Segment Open

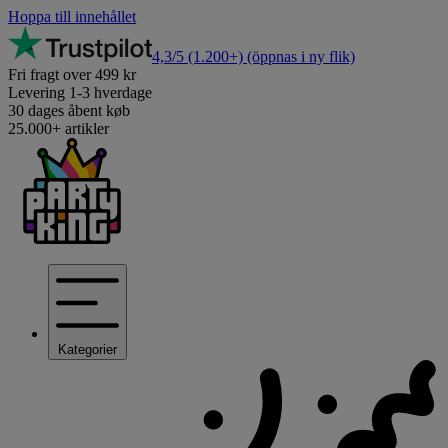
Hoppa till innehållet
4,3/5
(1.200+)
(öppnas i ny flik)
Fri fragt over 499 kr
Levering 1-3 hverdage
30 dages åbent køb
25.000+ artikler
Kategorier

Segment Closed
Segment Open

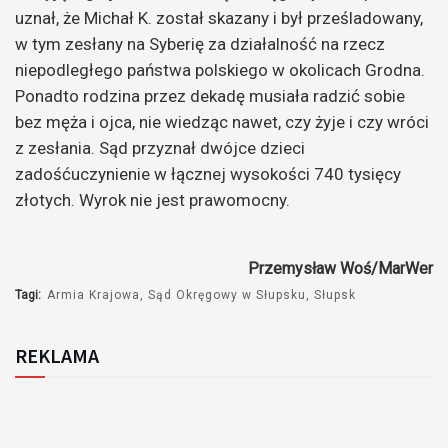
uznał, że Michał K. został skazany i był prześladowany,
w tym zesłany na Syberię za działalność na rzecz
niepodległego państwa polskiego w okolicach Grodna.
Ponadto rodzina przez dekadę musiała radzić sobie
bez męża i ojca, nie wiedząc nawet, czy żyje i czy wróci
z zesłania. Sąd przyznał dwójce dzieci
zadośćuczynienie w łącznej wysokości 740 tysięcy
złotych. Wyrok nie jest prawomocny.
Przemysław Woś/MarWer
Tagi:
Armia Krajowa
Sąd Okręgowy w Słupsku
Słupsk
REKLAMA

Segment Closed
Segment Open

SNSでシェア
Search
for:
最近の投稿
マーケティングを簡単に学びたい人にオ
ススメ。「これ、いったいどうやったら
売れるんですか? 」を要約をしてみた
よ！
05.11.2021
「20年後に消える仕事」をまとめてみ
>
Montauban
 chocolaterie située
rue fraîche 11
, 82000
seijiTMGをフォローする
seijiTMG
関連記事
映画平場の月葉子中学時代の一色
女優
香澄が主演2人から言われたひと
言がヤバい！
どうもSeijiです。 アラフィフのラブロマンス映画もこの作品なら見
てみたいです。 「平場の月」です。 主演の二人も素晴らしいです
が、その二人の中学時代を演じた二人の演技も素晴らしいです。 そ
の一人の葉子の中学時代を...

Segment Closed

REQUIRED WORK >> Using the data above, print exactly the lines from the line that contains "rue fraîche 11" through the line that contains "の一人の葉子の中学時代を...", with both included.

RESULT >>
rue fraîche 11
, 82000
seijiTMGをフォローする
seijiTMG
関連記事
映画平場の月葉子中学時代の一色
女優
香澄が主演2人から言われたひと
言がヤバい！
どうもSeijiです。 アラフィフのラブロマンス映画もこの作品なら見
てみたいです。 「平場の月」です。 主演の二人も素晴らしいです
が、その二人の中学時代を演じた二人の演技も素晴らしいです。 そ
の一人の葉子の中学時代を...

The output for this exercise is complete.